The fast growth worldwide of linkable scientific datasets supposes significant challenges in their management and reuse. Large experiments, such as the Latin American Giant Observatory, generate volumes of data that can benefit other kinds of studies. In this sense, there is a modular ecosystem of external radiation tools that should harvest and supply datasets without being part of the main pipeline. Workflows for personal dose estimation, muongraphy in volcanology or mining, or aircraft dose calculations are built with different privacy policies and exploitation licenses. Every numerical method has its own requirements and only parts could make use of the Collaboration’s resources, which implies the convergence with other computing infrastructures. Our work focuses on developing an agnostic methodology to address these challenges while promoting open science.
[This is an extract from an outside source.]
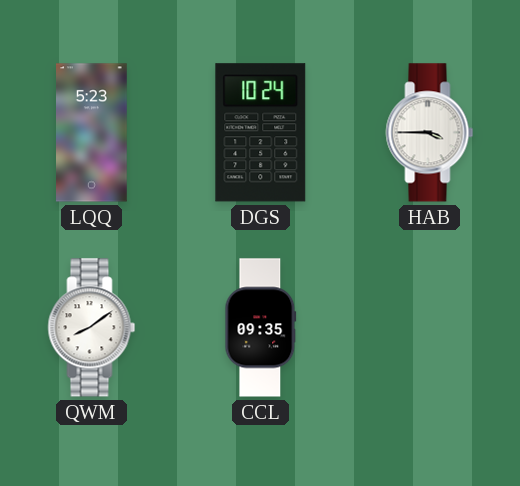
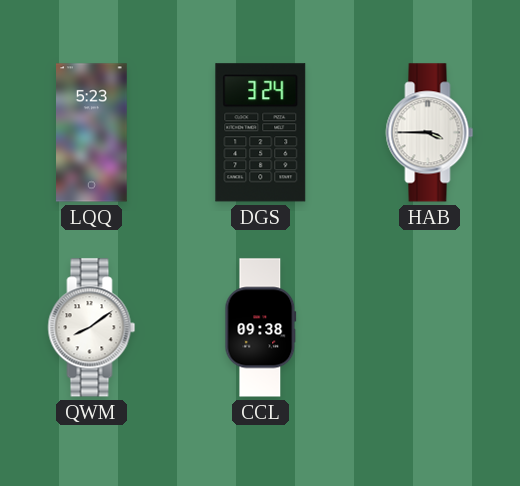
DGS: 10:24 -> 3:24
CCL: 09:35 -> 09:38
Leveraging the encapsulation of software in nested containers, where the inner layers accomplish specific standardization slices and calculations, the wrapper compiles metadata and data generated and publishes them. All this allows researchers to build a data-driven computer continuum that complies with the findable, accessible, interoperable, and reusable principles. The approach has been successfully tested in the computer-demanding field of radiation-matter interaction with humans, showing the orchestration with the regular pipeline for diverse applications. Moreover, it has been integrated into public or federated cloud environments as well as into local clusters and personal computers to ensure the portability and scalability of the simulations. We postulate that this successful use case can be customized to any other field.